Mary's Game Day Chili
Looks like a lot of ingredients but it's really mostly a "dump and go" recipe. Once you get the ingredients mixed together in a big pot over a low flame, it's just a matter of checking and stirring it occasionally and in a little more than an hour, you're good to go!
  • 2 Lbs. Ground Beef (I prefer 80%)
  • 1 Lg Yellow Onion, chopped
  • 1 Lg Green Pepper, chopped
  • 2 Cloves Garlic, minced
  • 4 Tbls Chili Powder, divided
  • 2 Tbls Ground Cumin, divided
  • 2 Tsp Onion Powder, divided
  • 2 Tsp Garlic Powder, divided
  • 2 Tsp Kosher Salt, divided
  • 1 Lg Can Chopped Green Chilies
  • 1 12oz Bottle of Beer (lager or pilsner styles work best)
  • 2 Cups Beef Broth or Stock (*it's good to have a bit extra on hand)
  • 2 Beef Bullion Cubes or 1 Tbls Beef Base (heaping)
  • 1 28oz Can Crushed Tomatoes
  • 1 Can Pinto Beans
  • 1 Can Dark Red Kidney Beans
  • 1 Can Light Red Kidney Beans
  • Hot Sauce, to taste (optional)
* It's never a bad idea to have a cup or two of extra stock/broth on hand, for a couple of reasons. 1) If you need to keep the chili warm over low heat (or in a crockpot on the lowest setting) for a while because folks might be coming by later, it's going to thicken up as it sits. 2) Leftovers (if you have any) will also thicken in the fridge or the freezer, so it's nice to have a bit to add when you're reheating it.

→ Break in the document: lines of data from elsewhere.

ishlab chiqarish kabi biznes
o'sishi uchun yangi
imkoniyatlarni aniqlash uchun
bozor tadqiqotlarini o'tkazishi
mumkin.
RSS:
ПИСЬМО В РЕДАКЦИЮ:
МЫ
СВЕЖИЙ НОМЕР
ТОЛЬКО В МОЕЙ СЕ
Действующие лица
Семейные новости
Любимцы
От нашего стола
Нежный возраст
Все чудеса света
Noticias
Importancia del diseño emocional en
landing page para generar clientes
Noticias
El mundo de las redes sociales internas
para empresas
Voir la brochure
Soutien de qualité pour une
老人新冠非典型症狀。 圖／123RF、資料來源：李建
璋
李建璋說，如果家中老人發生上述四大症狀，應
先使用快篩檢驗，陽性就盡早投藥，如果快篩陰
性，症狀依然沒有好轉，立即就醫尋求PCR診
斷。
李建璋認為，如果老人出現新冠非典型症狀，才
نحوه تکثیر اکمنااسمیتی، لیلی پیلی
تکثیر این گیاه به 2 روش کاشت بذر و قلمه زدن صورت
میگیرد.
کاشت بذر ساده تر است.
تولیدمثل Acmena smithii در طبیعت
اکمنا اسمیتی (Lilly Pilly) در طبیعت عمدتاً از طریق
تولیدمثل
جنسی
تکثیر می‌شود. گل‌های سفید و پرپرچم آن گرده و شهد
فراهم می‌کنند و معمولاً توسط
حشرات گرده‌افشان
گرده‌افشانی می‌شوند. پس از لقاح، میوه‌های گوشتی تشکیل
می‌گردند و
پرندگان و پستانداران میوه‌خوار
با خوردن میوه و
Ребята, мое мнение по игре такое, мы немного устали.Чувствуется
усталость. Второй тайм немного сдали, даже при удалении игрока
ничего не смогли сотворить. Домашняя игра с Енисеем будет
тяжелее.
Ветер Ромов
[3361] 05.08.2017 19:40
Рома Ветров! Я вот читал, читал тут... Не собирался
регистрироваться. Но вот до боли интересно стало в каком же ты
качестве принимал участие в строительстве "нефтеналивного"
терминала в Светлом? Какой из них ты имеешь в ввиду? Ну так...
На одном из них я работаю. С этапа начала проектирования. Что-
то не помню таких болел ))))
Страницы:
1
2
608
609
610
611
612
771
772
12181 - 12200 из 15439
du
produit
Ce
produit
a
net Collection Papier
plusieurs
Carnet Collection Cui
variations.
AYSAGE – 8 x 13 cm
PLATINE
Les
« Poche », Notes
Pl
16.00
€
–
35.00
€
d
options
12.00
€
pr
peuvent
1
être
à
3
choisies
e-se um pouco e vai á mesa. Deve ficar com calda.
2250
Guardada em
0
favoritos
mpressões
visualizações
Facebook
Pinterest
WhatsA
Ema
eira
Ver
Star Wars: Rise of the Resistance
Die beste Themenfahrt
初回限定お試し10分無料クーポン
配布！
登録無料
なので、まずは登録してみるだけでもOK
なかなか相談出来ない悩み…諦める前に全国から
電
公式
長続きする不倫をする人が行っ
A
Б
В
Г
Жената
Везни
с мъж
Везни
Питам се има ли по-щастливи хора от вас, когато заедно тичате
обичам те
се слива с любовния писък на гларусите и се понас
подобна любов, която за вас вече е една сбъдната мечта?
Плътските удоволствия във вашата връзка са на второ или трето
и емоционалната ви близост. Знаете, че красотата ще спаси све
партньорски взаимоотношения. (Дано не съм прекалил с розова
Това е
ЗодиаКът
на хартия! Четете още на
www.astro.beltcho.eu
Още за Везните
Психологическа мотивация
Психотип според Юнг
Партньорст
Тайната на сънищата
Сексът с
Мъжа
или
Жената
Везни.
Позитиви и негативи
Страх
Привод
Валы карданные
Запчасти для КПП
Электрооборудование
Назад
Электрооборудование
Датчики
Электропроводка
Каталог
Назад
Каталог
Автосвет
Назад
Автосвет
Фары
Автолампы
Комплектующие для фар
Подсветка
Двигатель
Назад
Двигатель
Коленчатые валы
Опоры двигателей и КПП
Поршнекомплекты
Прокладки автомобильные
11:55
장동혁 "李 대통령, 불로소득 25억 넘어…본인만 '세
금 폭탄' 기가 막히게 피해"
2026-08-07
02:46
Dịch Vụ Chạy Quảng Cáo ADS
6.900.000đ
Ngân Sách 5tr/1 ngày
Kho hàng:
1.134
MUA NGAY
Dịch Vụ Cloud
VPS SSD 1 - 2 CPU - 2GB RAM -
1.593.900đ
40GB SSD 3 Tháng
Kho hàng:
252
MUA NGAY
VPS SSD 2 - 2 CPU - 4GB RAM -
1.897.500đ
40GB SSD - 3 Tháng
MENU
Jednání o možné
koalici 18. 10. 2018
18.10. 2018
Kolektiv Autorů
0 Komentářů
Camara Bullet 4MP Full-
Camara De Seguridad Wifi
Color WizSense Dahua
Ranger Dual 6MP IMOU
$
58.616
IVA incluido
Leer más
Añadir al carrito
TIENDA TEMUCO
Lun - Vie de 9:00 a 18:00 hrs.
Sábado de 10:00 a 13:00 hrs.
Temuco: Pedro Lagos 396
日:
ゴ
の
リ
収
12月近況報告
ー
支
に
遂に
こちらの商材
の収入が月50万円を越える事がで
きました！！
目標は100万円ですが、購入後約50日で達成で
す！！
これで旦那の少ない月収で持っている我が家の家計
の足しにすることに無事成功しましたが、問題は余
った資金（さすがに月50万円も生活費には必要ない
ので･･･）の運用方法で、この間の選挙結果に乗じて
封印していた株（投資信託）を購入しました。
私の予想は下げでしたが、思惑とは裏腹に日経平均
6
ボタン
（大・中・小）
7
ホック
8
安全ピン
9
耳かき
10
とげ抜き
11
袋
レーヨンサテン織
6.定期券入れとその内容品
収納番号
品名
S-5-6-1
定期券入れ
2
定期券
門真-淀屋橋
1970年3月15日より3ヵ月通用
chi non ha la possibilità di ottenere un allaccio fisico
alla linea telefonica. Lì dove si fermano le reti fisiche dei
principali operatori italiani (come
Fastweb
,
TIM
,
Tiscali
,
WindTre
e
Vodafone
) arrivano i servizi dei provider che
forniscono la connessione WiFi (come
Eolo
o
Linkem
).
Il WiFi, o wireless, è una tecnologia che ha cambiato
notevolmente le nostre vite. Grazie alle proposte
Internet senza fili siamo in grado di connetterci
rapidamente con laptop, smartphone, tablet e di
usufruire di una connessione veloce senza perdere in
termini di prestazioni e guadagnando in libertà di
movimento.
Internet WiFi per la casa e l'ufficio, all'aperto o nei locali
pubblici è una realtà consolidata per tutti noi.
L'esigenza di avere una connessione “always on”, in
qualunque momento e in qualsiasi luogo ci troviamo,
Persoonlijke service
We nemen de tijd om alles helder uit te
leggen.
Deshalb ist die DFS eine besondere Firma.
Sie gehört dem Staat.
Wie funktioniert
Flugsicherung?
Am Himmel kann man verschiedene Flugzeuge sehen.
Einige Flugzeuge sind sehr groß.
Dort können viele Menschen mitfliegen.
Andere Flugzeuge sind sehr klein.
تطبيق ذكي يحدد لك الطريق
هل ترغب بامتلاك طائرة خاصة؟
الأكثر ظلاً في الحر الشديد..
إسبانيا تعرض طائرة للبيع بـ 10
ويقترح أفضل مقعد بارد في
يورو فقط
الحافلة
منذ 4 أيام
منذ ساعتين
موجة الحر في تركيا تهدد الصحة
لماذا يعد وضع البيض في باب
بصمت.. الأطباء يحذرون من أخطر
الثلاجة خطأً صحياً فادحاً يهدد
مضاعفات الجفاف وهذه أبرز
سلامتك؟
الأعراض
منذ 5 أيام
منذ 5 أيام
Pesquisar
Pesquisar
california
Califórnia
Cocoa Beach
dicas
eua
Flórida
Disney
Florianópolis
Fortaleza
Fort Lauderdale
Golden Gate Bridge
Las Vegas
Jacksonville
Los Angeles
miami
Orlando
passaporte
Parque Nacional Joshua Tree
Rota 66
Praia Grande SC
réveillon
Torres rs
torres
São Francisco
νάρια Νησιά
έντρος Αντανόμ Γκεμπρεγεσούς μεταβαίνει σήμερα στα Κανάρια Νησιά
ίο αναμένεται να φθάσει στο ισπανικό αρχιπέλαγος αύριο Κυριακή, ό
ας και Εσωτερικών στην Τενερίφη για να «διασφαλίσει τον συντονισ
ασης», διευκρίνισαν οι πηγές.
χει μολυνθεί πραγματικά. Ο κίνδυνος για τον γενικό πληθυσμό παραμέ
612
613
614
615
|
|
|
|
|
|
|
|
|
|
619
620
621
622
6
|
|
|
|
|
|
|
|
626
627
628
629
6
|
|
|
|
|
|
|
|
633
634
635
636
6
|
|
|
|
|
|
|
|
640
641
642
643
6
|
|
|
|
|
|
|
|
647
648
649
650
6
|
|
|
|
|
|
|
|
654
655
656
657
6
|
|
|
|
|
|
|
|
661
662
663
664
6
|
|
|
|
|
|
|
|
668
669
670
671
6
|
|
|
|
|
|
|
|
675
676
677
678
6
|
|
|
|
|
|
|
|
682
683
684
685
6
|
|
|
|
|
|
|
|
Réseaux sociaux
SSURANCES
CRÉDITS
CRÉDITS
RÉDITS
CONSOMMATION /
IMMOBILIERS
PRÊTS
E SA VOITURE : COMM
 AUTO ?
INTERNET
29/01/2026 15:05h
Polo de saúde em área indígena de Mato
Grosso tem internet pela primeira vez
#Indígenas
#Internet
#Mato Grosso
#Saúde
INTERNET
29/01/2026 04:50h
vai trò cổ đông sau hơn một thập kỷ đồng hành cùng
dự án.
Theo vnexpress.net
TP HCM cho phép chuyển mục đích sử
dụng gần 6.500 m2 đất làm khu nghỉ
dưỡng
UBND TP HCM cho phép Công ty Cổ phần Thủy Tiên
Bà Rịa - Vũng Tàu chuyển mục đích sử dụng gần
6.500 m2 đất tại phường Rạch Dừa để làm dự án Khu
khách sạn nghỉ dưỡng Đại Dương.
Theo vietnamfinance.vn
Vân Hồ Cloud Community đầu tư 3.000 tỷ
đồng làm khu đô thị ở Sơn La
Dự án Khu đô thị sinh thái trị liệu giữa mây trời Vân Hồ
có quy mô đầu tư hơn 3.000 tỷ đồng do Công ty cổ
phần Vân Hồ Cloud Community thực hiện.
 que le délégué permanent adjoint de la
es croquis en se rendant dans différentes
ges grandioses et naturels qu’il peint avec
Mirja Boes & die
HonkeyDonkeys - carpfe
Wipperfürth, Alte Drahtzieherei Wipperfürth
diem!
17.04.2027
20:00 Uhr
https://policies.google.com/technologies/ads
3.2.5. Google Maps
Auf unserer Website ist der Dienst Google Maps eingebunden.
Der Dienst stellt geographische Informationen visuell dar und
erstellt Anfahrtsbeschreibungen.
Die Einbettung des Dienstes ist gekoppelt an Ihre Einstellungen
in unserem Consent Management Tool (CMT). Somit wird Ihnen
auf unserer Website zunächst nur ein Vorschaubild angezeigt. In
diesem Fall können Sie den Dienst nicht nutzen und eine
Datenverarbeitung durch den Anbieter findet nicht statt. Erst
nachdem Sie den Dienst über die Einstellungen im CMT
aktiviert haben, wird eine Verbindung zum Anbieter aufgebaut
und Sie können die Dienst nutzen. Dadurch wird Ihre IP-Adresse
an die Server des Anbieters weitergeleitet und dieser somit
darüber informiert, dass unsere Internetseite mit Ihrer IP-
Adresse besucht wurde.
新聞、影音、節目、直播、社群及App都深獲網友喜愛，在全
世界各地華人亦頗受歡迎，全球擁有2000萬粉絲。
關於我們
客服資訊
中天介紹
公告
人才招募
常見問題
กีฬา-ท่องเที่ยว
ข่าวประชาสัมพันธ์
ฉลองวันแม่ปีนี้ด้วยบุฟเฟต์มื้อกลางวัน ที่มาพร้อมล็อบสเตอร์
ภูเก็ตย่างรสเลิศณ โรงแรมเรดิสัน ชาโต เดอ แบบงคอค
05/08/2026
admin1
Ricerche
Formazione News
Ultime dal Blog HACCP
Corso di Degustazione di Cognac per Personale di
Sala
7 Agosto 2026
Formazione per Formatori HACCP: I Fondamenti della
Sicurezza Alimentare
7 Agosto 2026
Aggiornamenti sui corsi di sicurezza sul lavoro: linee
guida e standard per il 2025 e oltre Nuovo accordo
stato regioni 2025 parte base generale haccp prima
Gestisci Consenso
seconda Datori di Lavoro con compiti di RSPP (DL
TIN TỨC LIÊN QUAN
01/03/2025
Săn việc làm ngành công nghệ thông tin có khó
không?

In a large dutch oven, saute the onion and green pepper in a little light oil, until they start to soften a bit. Add in the ground beef and season with 1/2 of the chili powder, 1/2 of the cumin, 1/2 of the onion and garlic powders and 1/2 of the salt. Cook over medium-high heat until the beef is no longer pink and any liquid has been evaporated or absorbed. Add in the minced garlic and continue to cook for another minute or two, until the garlic is just slightly golden in color.

Stir in the can of chopped green chilies and give it a stir.  Then add the meat. I happened to have meatloaf mix this time, which is a combination of ground beef, ground veal and ground pork, but 8 out of 10 times, I make it with straight-up beef. This is also when you'll be adding the first half of your seasonings. Seasoning the meat itself makes a huge difference in the flavor of the finished chili. I do this with just about any dish that calls for cooked ground meat.

Combine 1/2 of each of the spices/seasonings in a small bowl.

Give them a good whisk or stir to blend them thoroughly.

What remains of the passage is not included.